Nora follows me and i follow her. In following and reading her posts, i have thought that her and i are quite similar. i have never met her in person and likely never will, but i feel like we were both cut from the same cloth! When i read her posts, i could see myself in those same situations, same opinions, and having the same thoughts.

Today she wrote a post that after reading it, i couldn’t help but think, “That’s me! That is SO me! i SO could have written this myself!” To the point, i asked her if i could reblog it and she agreed. So after gaining her approval to reblog this, i am doing just that!

i do want to add a bit of commentary too (of course, i have to give you my specific spin on this, right?? )…..
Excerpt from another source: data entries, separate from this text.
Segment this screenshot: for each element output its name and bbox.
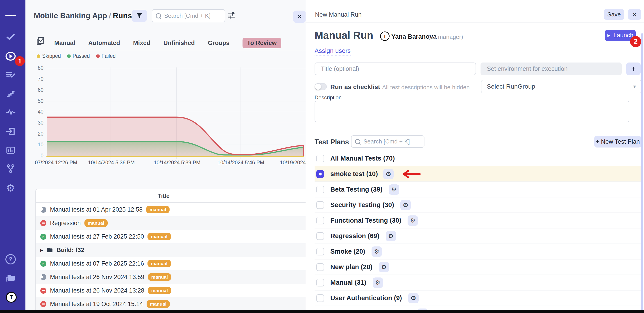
- drawer-close-button[interactable]: ✕: [628, 9, 641, 20]
- plan-checkbox-checked[interactable]: [316, 170, 324, 178]
- plan-checkbox[interactable]: [316, 294, 324, 302]
- run-title-field[interactable]: [314, 62, 476, 75]
- plan-checkbox[interactable]: [316, 263, 324, 271]
- menu-icon[interactable]: [6, 10, 16, 20]
- steps-stairs-icon[interactable]: [6, 88, 16, 99]
- table-row[interactable]: Manual tests at 26 Nov 2024 13:28 manual: [36, 284, 306, 297]
- plan-settings-button[interactable]: ⚙: [373, 278, 383, 288]
- table-row[interactable]: Manual tests at 19 Oct 2024 15:14 manual: [36, 297, 306, 311]
- plan-settings-button[interactable]: ⚙: [372, 246, 382, 257]
- test-plan-row[interactable]: Security Testing (30) ⚙: [314, 197, 641, 213]
- help-icon[interactable]: ?: [6, 254, 16, 264]
- plan-settings-button[interactable]: ⚙: [379, 262, 389, 272]
- run-as-checklist-toggle[interactable]: [314, 83, 327, 90]
- runs-search[interactable]: [152, 9, 225, 22]
- plan-checkbox[interactable]: [316, 186, 324, 193]
- tab-to-review[interactable]: To Review: [242, 38, 281, 48]
- runs-play-icon[interactable]: [6, 51, 16, 61]
- table-row[interactable]: Manual tests at 01 Apr 2025 12:58 manual: [36, 203, 306, 216]
- test-plan-row[interactable]: Smoke (20) ⚙: [314, 244, 641, 260]
- tab-automated[interactable]: Automated: [88, 40, 120, 46]
- test-plan-row[interactable]: All Manual Tests (70): [314, 151, 641, 166]
- table-row[interactable]: Manual tests at 07 Feb 2025 22:16 manual: [36, 257, 306, 270]
- import-signin-icon[interactable]: [6, 126, 16, 137]
- run-heading: Manual Run: [314, 29, 373, 41]
- chart-series-svg: [46, 66, 304, 158]
- breadcrumb-project[interactable]: Mobile Banking App: [34, 11, 107, 20]
- sidebar: 1 ⚙ ? T: [0, 0, 26, 313]
- tab-manual[interactable]: Manual: [54, 40, 75, 46]
- plan-checkbox[interactable]: [316, 248, 324, 255]
- filter-button[interactable]: [132, 10, 147, 22]
- test-plan-row[interactable]: Manual (31) ⚙: [314, 275, 641, 291]
- environment-field[interactable]: [480, 62, 622, 75]
- test-plans-search[interactable]: [351, 135, 424, 148]
- runs-search-input[interactable]: [164, 12, 221, 19]
- plan-settings-button[interactable]: ⚙: [389, 184, 399, 195]
- tab-unfinished[interactable]: Unfinished: [164, 40, 195, 46]
- tests-check-icon[interactable]: [6, 32, 16, 42]
- pulse-activity-icon[interactable]: [6, 107, 16, 117]
- gear-icon: ⚙: [391, 186, 396, 193]
- failed-dot-icon: [96, 54, 100, 58]
- failed-icon: [40, 288, 46, 294]
- plan-checkbox[interactable]: [316, 201, 324, 209]
- projects-folder-icon[interactable]: [6, 273, 16, 283]
- plan-checkbox[interactable]: [316, 217, 324, 224]
- analytics-chart-icon[interactable]: [6, 145, 16, 155]
- add-environment-button[interactable]: +: [626, 62, 640, 75]
- search-icon: [156, 13, 161, 18]
- in-progress-icon: [40, 274, 46, 280]
- results-list-icon[interactable]: [6, 69, 16, 80]
- run-title-input[interactable]: [320, 65, 470, 73]
- test-plan-row[interactable]: Beta Testing (39) ⚙: [314, 182, 641, 197]
- plan-settings-button[interactable]: ⚙: [400, 200, 411, 210]
- save-button[interactable]: Save: [604, 9, 624, 20]
- table-row-folder[interactable]: ▸ Build: f32: [36, 243, 306, 257]
- assign-users-link[interactable]: Assign users: [314, 47, 350, 56]
- new-test-plan-button[interactable]: + New Test Plan: [594, 136, 641, 148]
- panel-close-button[interactable]: ✕: [293, 10, 306, 23]
- plan-checkbox[interactable]: [316, 232, 324, 240]
- settings-gear-icon[interactable]: ⚙: [6, 183, 16, 193]
- manual-badge: manual: [148, 287, 171, 294]
- table-row[interactable]: Manual tests at 27 Feb 2025 22:50 manual: [36, 230, 306, 243]
- test-plans-search-input[interactable]: [363, 138, 420, 145]
- legend-skipped: Skipped: [37, 53, 61, 59]
- runs-panel: Mobile Banking App/Runs ✕ M: [26, 0, 306, 313]
- runs-tabs: Manual Automated Mixed Unfinished Groups…: [54, 38, 281, 48]
- table-row[interactable]: Regression manual: [36, 216, 306, 230]
- checklist-hint: All test descriptions will be hidden: [382, 84, 470, 91]
- user-avatar-logo[interactable]: T: [6, 292, 17, 303]
- annotation-arrow-left: [402, 170, 421, 178]
- manager-role: (as manager): [428, 33, 463, 40]
- branches-icon[interactable]: [6, 163, 16, 174]
- plan-settings-button[interactable]: ⚙: [408, 215, 418, 226]
- select-runs-button[interactable]: [36, 37, 44, 45]
- environment-input[interactable]: [486, 65, 616, 73]
- drawer-scrollbar[interactable]: [641, 33, 643, 310]
- description-textarea[interactable]: [314, 101, 629, 122]
- plan-settings-button[interactable]: ⚙: [408, 293, 418, 303]
- test-plan-row[interactable]: User Authentication (9) ⚙: [314, 291, 641, 306]
- tab-groups[interactable]: Groups: [208, 40, 230, 46]
- test-plan-row[interactable]: Regression (69) ⚙: [314, 228, 641, 244]
- plan-settings-button[interactable]: ⚙: [383, 169, 394, 179]
- plan-settings-button[interactable]: ⚙: [386, 231, 396, 241]
- rungroup-select[interactable]: Select RunGroup ▾: [481, 80, 642, 93]
- checklist-icon: [36, 37, 44, 45]
- test-plan-row-selected[interactable]: smoke test (10) ⚙: [314, 166, 641, 182]
- test-plan-row[interactable]: New plan (20) ⚙: [314, 260, 641, 275]
- view-settings-button[interactable]: [228, 12, 236, 19]
- caret-right-icon[interactable]: ▸: [40, 247, 43, 253]
- test-plan-row[interactable]: Functional Testing (30) ⚙: [314, 213, 641, 228]
- app-root: 1 ⚙ ? T Mobile Bankin: [0, 0, 644, 313]
- bottom-scroll-bar[interactable]: [0, 310, 644, 313]
- plan-checkbox[interactable]: [316, 279, 324, 287]
- funnel-icon: [136, 12, 143, 19]
- plan-checkbox[interactable]: [316, 155, 324, 162]
- failed-icon: [40, 301, 46, 307]
- gear-icon: ⚙: [374, 248, 380, 255]
- table-row[interactable]: Manual tests at 26 Nov 2024 13:59 manual: [36, 270, 306, 284]
- tab-mixed[interactable]: Mixed: [133, 40, 150, 46]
The only part of what Nora wrote that i would change is specific to the childhood memories. Clearly i did not have the same memory(s) as her, but i do have others that could be paralleled.

i have two specific childhood memories that come to mind…

1) At the young age of 5, my sister & i were at our (3 sisters) cousin’s house and we were playing on their tire swing in the backyard. Because there was one swing and 5-girls, our uncle (their dad) gave us exact instructions of how to take turns. And at my turn, i rode on the swing longer than i was allowed. One of my cousins went and ratted me out. My uncle made me get a switch off that tree.

The same exact tree that the tire swing hung from. He told my cousins and my sister that i would now be punished for not following the rules and they could continue without me.

i took the switch to him and was made to take down my shorts (panties stayed on), and he switched my bottom hard.

When it was complete, he made me go to my cousins and sister and apologize. It was humiliating to have them know what happened, but i knew it was earned … and deserved… too.

2) At the age of 11, i was in 6th grade and that was middle school. We lived in a very small town that still believed in and allowed teachers to spank the kids as deemed appropriate and necessary. It was in my Language Arts/English class that the male teacher (my first ever male teacher in my student life), instructed me to stop talking. i did not. At the third time he told me to stop, he also added, “You have interrupted our class 3 times now, and I have told you 3 times to be silent. Because you have failed to do so, meet me in the hall.” Everyone knew that if you were sent to the hall, there was a 50/50 chance to be paddled or to be spared and receive a “second chance.”

i stood in the hall for a couple of minutes waiting. People walked by and while they didn’t know what i’d done to land myself in that position, they knew why i was standing there.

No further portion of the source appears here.